A comparison of the optimal values for the single channel and coupling channel, as determined by the chi-square \(X^{2}\) code, is shown in Figure 4.
The method of large angle quasi-elastic scattering at deep sub barrier energies close to the Coulomb barrier height has shown to be a useful tool for examining the surface characteristics of inter-nucleus potential via precise and methodical analysis of the data. We note the correspondence between the theoretical calculations and the practical values in the graphs between the cross-section (\(d\sigma_{qel}/d\sigma_{R}\)) and the energy of the center of mass. It was found that the best values obtained using the chi-square method are from the single channels.
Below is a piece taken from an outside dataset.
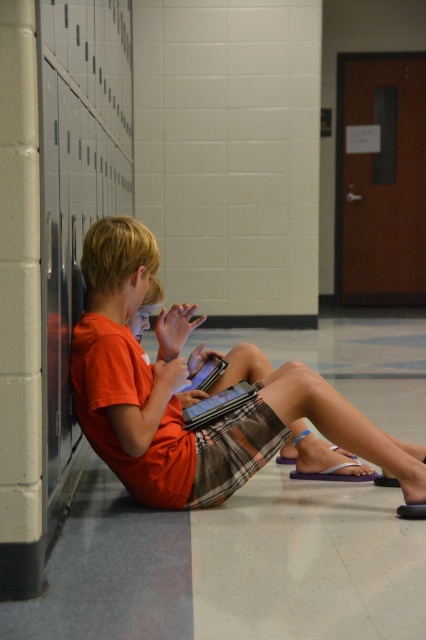 You are standing in the school hallway and want to reach the point marked at coordinates (88, 358). If you take three steps forward, each step covering 3 feet, will you reach that point?

The distance between you and the point is 9.27 feet. Taking three steps of 3 feet each would cover 9 feet total. Since 9 feet is less than 9.27 feet, you would not quite reach the point after three steps. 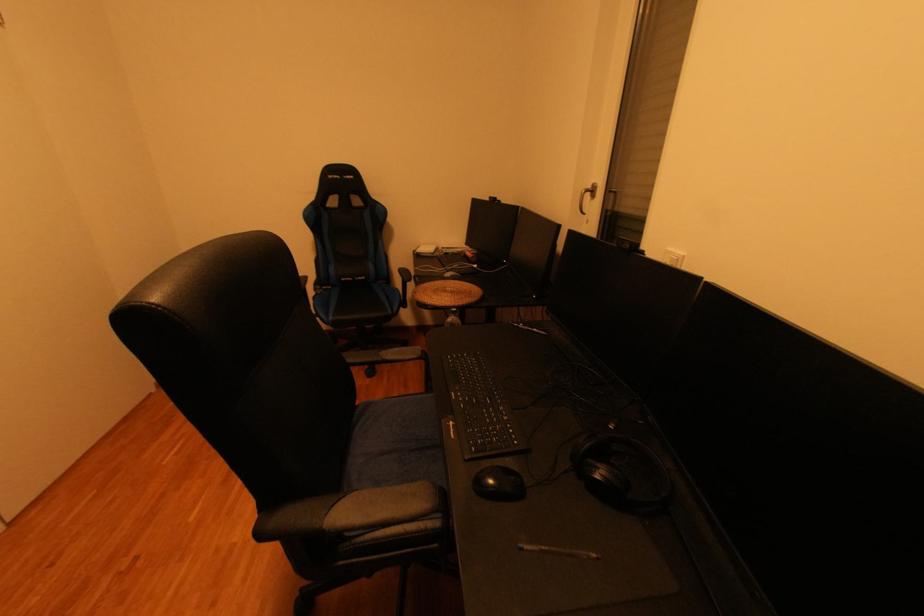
As compared with the rotational coupling, the system’s vibration coupling was more successful in simulating experimental data and carrying out theoretical computations. We notice that the correspondence between practical and theoretical values often occurs in the region of low energies, and the cause this is that the region of low energies is under the coulomb potential barrier, which is the region in which the quasi-elastic scattering occurs.